* **Task goal**: Within these entries, which lines include the string "Gailey"? Copy each one.

* **Task material**:
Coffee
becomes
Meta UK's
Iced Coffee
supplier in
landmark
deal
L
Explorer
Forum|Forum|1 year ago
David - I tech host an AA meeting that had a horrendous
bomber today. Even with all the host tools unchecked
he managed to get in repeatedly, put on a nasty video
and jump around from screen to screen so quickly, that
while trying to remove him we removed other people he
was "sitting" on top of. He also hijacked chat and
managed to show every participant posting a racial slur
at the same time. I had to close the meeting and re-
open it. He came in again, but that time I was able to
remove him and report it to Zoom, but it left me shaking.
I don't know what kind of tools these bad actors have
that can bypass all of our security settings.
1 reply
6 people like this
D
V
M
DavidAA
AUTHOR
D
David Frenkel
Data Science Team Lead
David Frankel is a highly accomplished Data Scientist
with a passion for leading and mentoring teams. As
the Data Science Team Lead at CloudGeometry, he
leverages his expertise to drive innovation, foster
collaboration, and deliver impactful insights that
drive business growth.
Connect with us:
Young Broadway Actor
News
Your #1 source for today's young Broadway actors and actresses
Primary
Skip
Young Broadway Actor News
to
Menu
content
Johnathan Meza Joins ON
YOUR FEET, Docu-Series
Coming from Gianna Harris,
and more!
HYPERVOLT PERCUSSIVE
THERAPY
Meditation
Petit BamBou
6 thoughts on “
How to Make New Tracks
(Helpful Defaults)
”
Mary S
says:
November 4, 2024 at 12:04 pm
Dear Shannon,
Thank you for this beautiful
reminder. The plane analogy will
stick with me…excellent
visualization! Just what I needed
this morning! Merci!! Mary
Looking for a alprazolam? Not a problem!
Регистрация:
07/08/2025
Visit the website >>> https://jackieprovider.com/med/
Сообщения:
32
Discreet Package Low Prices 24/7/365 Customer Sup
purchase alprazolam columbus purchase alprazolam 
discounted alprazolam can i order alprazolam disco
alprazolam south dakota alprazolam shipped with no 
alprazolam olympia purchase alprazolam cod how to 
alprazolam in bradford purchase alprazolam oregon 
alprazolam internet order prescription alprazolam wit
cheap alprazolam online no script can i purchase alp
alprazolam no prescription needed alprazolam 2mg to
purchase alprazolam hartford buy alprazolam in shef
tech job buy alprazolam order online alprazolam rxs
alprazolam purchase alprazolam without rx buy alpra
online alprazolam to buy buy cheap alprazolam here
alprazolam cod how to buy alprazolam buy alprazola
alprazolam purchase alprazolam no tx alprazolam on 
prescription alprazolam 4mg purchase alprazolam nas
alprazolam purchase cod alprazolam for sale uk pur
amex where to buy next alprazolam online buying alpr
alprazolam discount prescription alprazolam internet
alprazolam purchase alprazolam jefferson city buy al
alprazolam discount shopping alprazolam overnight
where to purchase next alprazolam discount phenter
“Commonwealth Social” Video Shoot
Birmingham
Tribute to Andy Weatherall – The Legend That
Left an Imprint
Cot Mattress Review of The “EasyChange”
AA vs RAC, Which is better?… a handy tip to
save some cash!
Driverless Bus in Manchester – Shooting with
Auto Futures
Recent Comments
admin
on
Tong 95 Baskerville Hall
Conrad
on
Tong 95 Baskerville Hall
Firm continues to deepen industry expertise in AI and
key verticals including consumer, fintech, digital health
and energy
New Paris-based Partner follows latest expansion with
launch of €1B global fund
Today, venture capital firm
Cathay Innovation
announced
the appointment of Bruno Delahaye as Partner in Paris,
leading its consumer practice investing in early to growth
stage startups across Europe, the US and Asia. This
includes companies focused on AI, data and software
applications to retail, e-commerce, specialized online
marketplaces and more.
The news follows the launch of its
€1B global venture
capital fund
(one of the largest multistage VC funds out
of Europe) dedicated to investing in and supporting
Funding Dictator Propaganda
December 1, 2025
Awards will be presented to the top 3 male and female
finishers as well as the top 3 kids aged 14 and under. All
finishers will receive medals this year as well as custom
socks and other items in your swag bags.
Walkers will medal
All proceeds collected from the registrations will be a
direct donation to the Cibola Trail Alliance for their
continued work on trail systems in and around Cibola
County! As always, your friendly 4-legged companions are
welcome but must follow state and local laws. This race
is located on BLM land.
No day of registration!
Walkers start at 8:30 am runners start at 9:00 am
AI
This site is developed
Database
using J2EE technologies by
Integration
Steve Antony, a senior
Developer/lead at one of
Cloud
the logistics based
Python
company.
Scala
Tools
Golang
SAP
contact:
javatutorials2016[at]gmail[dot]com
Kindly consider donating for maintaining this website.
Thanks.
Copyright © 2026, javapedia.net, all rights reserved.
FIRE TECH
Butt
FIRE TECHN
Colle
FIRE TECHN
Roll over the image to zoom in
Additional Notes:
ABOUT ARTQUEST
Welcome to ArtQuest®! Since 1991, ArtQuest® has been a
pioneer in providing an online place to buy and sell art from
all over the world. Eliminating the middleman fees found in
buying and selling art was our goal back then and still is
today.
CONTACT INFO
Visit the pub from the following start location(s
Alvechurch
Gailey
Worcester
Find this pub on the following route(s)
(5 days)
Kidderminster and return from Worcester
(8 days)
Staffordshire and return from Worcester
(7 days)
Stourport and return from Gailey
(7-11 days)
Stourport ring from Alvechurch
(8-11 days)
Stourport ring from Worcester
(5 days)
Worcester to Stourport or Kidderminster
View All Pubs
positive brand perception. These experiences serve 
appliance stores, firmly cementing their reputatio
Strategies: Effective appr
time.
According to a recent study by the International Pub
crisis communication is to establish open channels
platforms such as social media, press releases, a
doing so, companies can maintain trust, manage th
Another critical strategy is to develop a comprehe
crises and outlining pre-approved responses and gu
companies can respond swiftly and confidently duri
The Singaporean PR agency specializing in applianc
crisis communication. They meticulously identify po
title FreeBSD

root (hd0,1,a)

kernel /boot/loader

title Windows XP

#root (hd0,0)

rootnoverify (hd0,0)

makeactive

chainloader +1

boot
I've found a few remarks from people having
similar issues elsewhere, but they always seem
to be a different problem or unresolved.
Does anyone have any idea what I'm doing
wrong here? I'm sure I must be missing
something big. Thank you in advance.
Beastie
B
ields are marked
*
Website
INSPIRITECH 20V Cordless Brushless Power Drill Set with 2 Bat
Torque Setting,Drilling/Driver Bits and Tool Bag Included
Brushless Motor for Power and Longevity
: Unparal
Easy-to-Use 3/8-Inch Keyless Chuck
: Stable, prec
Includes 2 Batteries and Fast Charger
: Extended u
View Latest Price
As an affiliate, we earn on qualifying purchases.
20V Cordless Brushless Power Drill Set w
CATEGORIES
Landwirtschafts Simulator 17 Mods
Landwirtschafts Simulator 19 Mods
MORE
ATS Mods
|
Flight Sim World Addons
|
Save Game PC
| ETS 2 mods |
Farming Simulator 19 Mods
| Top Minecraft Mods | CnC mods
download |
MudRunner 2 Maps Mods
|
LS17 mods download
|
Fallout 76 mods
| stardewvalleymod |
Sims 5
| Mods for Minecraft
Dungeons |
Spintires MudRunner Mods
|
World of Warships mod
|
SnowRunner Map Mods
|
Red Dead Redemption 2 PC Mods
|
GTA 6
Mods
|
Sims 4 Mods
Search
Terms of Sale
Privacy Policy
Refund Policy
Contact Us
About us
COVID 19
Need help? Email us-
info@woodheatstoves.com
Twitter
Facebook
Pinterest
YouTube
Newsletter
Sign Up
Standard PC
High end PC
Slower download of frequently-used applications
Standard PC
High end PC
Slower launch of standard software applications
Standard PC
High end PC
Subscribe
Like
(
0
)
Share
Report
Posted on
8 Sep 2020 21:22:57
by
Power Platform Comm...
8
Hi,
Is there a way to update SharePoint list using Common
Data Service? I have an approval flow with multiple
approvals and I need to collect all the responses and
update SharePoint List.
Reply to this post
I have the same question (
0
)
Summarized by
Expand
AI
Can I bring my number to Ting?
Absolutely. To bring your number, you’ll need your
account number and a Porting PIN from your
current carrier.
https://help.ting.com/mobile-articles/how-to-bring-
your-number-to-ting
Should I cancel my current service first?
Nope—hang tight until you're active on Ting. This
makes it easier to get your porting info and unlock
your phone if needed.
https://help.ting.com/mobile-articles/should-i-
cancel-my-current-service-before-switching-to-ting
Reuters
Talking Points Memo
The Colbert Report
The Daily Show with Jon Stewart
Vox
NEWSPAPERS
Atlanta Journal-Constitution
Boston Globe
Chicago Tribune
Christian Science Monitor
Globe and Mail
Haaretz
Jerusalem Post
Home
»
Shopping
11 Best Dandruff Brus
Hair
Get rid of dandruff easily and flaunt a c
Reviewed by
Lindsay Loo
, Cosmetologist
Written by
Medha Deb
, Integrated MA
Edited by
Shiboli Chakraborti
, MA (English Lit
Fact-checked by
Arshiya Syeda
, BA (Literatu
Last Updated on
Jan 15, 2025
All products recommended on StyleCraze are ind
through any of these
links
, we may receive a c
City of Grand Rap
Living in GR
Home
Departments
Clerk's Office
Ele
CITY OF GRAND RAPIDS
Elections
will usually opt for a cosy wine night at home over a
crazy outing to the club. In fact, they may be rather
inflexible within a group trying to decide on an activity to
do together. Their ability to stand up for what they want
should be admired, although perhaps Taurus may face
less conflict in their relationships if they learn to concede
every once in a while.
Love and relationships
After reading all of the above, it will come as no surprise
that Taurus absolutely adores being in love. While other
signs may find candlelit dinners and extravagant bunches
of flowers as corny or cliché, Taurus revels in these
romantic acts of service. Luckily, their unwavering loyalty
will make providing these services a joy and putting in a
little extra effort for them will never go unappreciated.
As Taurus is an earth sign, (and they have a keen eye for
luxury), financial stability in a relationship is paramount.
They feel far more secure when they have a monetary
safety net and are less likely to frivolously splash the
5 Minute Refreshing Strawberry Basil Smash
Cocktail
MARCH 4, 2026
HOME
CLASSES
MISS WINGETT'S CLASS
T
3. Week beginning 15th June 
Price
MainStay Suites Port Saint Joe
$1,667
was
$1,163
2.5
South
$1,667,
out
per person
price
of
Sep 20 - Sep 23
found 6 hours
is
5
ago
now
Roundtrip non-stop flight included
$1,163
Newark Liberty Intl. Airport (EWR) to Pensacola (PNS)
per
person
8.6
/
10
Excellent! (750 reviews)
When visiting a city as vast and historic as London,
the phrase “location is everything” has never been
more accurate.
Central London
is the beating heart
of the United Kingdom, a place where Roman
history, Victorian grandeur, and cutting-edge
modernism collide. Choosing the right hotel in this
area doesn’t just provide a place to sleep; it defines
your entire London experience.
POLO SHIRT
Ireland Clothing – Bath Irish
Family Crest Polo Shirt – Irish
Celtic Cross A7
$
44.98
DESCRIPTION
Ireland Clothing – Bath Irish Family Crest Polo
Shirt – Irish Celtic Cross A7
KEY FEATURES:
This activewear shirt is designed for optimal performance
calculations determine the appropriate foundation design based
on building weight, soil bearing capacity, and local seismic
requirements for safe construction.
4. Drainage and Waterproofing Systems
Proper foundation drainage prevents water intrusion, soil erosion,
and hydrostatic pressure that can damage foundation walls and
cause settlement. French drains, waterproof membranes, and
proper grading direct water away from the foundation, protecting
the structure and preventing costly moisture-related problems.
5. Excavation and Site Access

* **Written answer**:
Gailey
Stourport and return from Gailey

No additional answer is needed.